Omani Owl Strix butleri, Al Hajar mountains, Oman, 2 March 2015 (Photo: Magnus Robb, Alyn Walsh & The Sound Approach)

In a new paper published online tomorrow, Magnus Robb and his colleagues returned to the mountains of Oman where they captured and released an Omani Owl with the permission of the Omani Ministry of Environment and Climate Affairs, as part of a joint conservation project with the Environment Society of Oman and BirdLife International. Feathers and blood from the owl corroborated both teams' findings that there are two different Strix species in the Middle East. DNA analysis shows that Omani Owl is the same as Strix butleri, and the other species is the recently named but much better known Desert Owl (S. hadorami), previously known as Hume's Owl.

So when Magnus heard unknown sounds of an owl in March 2013, he was in fact rediscovering a species previously known from just one tatty old specimen in The Natural History Museum (Tring, England) said to be from Pakistan, and collected 135 years earlier.

The new paper also examines DNA from a mystery owl discovered in Mashhad, north-eastern Iran, in January 2015. Babak Musavi and Ali Khani took four feathers for DNA analysis, which the team showed was also of an Omani Owl, the first confirmation that it still exists outside the Arabian peninsula and 1300 km from the nearest record of this species.

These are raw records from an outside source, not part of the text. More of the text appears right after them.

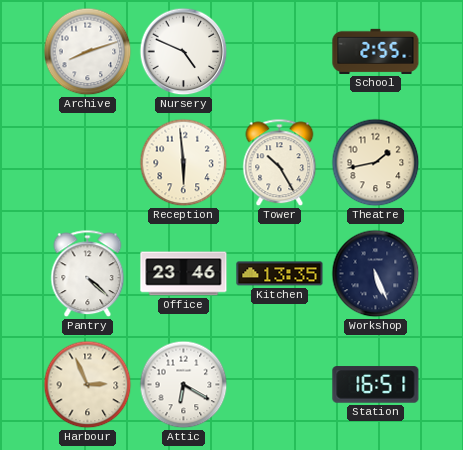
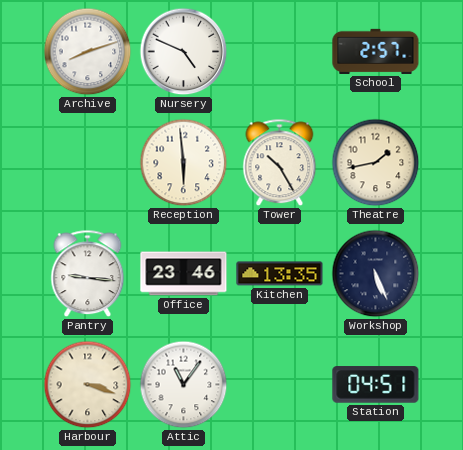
School: 2:55 -> 2:57
Pantry: 4:22 -> 9:16
Harbour: 2:56 -> 3:18
Attic: 6:20 -> 11:06
Station: 16:51 -> 04:51
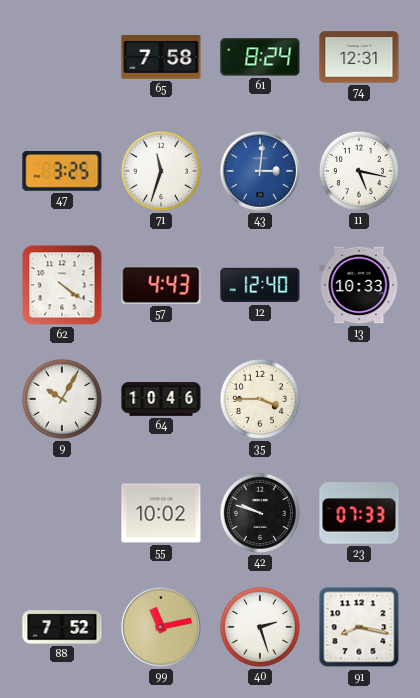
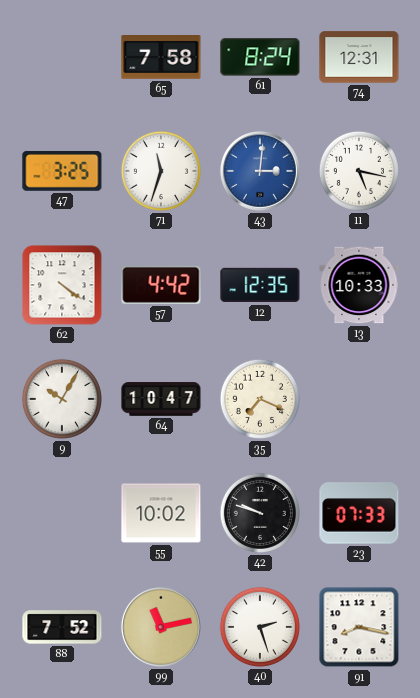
57: 4:43 -> 4:42
12: 12:40 -> 12:35
64: 10:46 -> 10:47
35: 3:45 -> 7:19
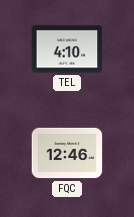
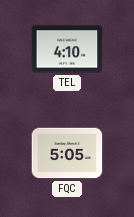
FQC: 12:46 -> 5:05
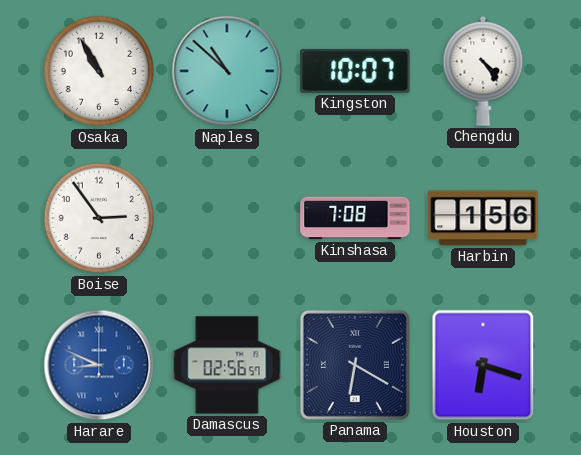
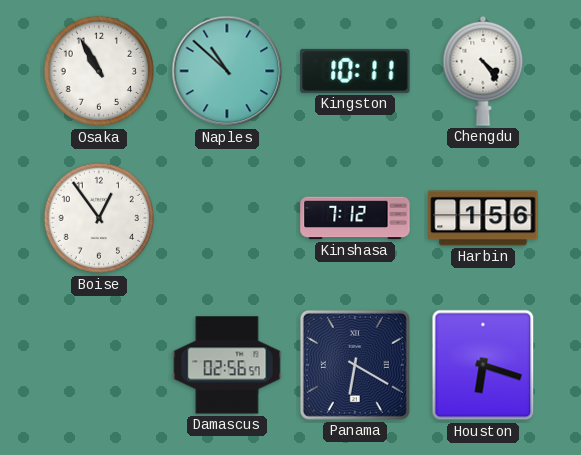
Kingston: 10:07 -> 10:11
Boise: 2:54 -> 12:54
Kinshasa: 7:08 -> 7:12
Harare: 8:49 -> none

This new study once again underscores that much remains to be learned from owls. Magnus Robb's recently published book Undiscovered Owls describes his work on owls in detail.

The full paper can now be downloaded by clicking here.

Reference

Robb, MS, Sangster, G, Aliabadian, M, van den Berg, AB, Constantine, M, Irestedt, M, Khani, A, Musavi, SB, Nunes, JM, Sarrouf Willson, M & Walsh, AJ (2015). The rediscovery of Strix butleri (Hume, 1878) in Oman and Iran, with molecular resolution of the identity of Strix omanensis Robb, van den Berg and Constantine, 2013. Available online at biorxiv.org.